Oliver Kazunga
Senior Business Reporter
ZIMBABWE’S gold deliveries surged by 32 percent to 3 134 tonnes in January 2025, compared to the same period last year, with artisanal small-scale miners accounting for 70 percent of total deliveries.
Latest data from Fidelity Printers and Refiners, the country’s sole licenced buyer of the yellow metal, indicates that in the same period last year, gold deliveries were 2,375 tonnes.
Artisanal and small-scale miners continued to lead in deliveries at 2 265 tonnes while large-scale miners accounted for 868,8 kilogrammes compared to 1 108 tonnes in January last year.
In the corresponding period last year, artisanal and small-scale miners delivered 1 333 tonnes.
Zimbabwe Miners Federation (ZMF) chief executive officer (CEO) Mr Wellington Takavarasha, whose organisation represents the interest of artisanal and small-scale miners said: “Gold deliveries by artisanal and small-scale miners have gone up by 70 percent in January this year compared to the same period last year.
“That surge actually points to the economic potential and the significance of the small-scale mining sector — how important the sector is becoming in the mainstream economy.
“And this trend then calls for the Government to continue implementing the formalisation and regularisation of the artisanal miners which will unlock the potential value of the gold production by the small-scale miners.”
Mr Takavarasha said despite the incessant rains that the country received last month compared to the previous years, the surge in gold output by artisanal and small-scale miners was on account of continued support by the Government as well as its sustained gold mobilisation efforts.
“Authorities have been going out on awareness campaigns rather than criminalising the miners and so that’s what actually can be attributed to continued (growth of) deliveries to FGR,” he said.
The Ministry of Mines and Mining Development has been working hand in glove with ZMF and its members to encourage deliveries to FGR.
This also comes as three more gold-buying centres have been established by FGR in major gold-producing areas namely Mberengwa, Ngundu and Shurugwi.
At a strategic meeting organised by ZMF in Harare recently, FGR general manager Mr Peter Magaramombe said his organisation would this year continue implementing various strategies to boost deliveries.
These include the establishment of one-stop shop custom elution services centres across the country to boost output by artisanal and small-scale miners.
“As FGR, we have come up with some strategies in order to continue to support the artisanal and small-scale mining sector.
“In the year 2025, we are going to support more and more of our artisanal and small-scale miners so that they increase gold production and ultimately increase gold deliveries to FGR.
“We are talking in terms of support through things like compressors, generators, hammer mills, headgears, and consumables.
“Another strategy is to come up with custom elution service centres — Fidelity is going to establish one-stop custom elution service centres and for starters, we are going to start with Mberengwa, Kadoma and Makaha in Mutoko.
“The number of these custom elution service centres will be increased as the year progresses,” he said at the strategic meeting.
Some of the services to be offered at the custom elution facilities include assaying, chemical supply, elution as well as gold-buying.
This year, FGR plans to increase the number of gold-buying centres in the country to 25 from 20 in 2024. In 2024, the country’s gold output improved by 21,2 percent to a record 36,4 tonnes from which artisanal and small-scale miners delivered 23,7 tonnes to FGR — the exclusive buyer of the gold produced in Zimbabwe.
Zimbabwe is targeting 40 tonnes of the yellow metal this year.
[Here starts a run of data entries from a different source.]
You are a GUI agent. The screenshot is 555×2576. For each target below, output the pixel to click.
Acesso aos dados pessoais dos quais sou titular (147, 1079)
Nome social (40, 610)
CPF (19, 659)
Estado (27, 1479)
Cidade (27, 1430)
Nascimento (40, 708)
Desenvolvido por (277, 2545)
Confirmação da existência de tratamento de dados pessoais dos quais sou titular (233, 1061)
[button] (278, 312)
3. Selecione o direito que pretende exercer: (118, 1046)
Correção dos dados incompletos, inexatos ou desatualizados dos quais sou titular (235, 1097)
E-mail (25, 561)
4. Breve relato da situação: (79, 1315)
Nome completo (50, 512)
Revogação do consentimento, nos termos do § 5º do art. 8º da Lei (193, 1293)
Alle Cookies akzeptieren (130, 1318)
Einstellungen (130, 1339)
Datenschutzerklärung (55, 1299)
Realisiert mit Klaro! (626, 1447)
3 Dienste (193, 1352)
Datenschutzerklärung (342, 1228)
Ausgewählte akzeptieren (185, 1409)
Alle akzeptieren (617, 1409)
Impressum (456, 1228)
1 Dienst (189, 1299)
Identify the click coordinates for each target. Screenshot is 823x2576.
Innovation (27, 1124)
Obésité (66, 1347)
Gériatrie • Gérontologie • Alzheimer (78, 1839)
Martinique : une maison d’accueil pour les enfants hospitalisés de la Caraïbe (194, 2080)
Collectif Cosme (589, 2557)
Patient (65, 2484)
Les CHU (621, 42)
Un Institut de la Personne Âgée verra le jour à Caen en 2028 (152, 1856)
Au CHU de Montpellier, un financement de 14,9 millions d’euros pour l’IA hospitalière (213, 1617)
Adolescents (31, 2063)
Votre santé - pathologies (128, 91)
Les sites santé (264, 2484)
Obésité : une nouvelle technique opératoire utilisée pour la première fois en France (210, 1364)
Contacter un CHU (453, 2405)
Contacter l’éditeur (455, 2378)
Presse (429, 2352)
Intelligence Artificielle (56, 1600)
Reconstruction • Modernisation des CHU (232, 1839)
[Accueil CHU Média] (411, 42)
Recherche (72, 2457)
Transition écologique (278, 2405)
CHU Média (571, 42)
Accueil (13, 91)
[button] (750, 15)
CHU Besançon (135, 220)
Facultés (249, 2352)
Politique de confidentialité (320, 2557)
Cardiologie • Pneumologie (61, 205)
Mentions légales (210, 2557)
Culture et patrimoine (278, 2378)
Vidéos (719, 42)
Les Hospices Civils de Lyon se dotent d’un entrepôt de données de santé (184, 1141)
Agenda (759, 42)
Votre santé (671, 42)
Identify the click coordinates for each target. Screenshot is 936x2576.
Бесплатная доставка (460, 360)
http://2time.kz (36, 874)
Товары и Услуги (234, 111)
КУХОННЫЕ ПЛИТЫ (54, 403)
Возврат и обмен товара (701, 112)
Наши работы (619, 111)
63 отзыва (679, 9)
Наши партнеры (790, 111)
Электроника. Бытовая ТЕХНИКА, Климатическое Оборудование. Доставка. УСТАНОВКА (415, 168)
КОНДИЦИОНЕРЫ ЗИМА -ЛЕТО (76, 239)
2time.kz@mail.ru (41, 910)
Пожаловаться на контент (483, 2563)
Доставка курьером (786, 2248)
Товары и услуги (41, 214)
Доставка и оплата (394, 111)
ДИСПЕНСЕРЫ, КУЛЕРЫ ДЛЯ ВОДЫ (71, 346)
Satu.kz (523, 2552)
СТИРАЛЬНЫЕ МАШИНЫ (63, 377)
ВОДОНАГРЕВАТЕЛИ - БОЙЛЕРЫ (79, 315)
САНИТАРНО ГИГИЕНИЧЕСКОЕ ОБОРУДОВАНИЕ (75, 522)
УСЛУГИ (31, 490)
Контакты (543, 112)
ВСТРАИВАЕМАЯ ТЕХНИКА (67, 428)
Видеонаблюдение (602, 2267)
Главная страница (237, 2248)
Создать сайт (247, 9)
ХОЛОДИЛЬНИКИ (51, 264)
Gold is a key mineral which, alongside other precious minerals and the United States dollar, has been used to back Zimbabwe Gold (ZiG), which is the country’s new medium of exchange introduced by monetary authorities in April last year.
The Reserve Bank of Zimbabwe introduced the ZiG as part of a broader scope to address exchange rate volatility, curtail inflation, and restore macro-economic stability.
Reserves supporting the ZiG, including foreign currency and gold have increased to US$533 million since President Mnangagwa gave a directive requiring 50 percent of mineral royalties to be paid in kind.
The reserves, which include 2,67 tonnes of gold valued at US$228 million held in the RBZ’s vaults, represent more than three times the amount of local currency in circulation, a development expected to anchor currency and price stability.
When ZiG was launched, the central bank held about 1,5 tonnes of the bullion.